Items from a data source >>

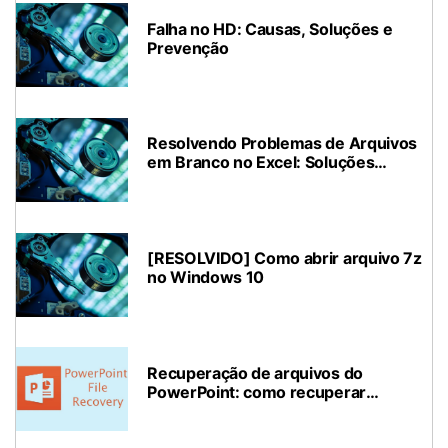
Falha no HD: Causas, Soluções e
Prevenção
Resolvendo Problemas de Arquivos
em Branco no Excel: Soluções
Eficientes
[RESOLVIDO] Como abrir arquivo 7z
no Windows 10
Recuperação de arquivos do
PowerPoint: como recuperar
arquivos PPT não salvos ou excluídos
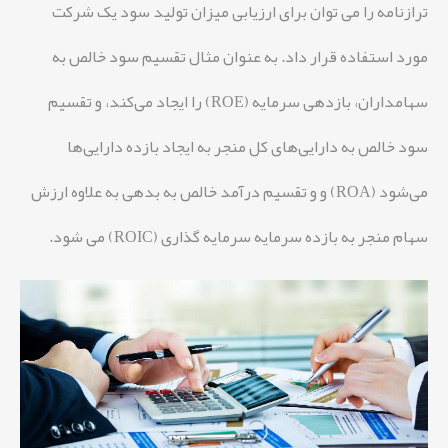
ترازنامه را می توان برای ارزیابی میزان تولید سود یک شرکت
مورد استفاده قرار داد. به عنوان مثال تقسیم سود خالص به
سهامداران، بازدهی سرمایه (ROE) را ایجاد می‌کند، و تقسیم
سود خالص به دارایی‌های کل منجر به ایجاد بازده دارایی‌ها
می‌شود (ROA) و و تقسیم درآمد خالص به بدهی به علاوه ارزش
سهام منجر به بازده سرمایه سرمایه گذاری (ROIC) می شود.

AIM OF THE EXERCISE >> Print the line with "سود خالص به دارایی‌های" and every line after it in the entries above, exactly as written. Leave out all other lines.

TASK RESULT >>
سود خالص به دارایی‌های کل منجر به ایجاد بازده دارایی‌ها
می‌شود (ROA) و و تقسیم درآمد خالص به بدهی به علاوه ارزش
سهام منجر به بازده سرمایه سرمایه گذاری (ROIC) می شود.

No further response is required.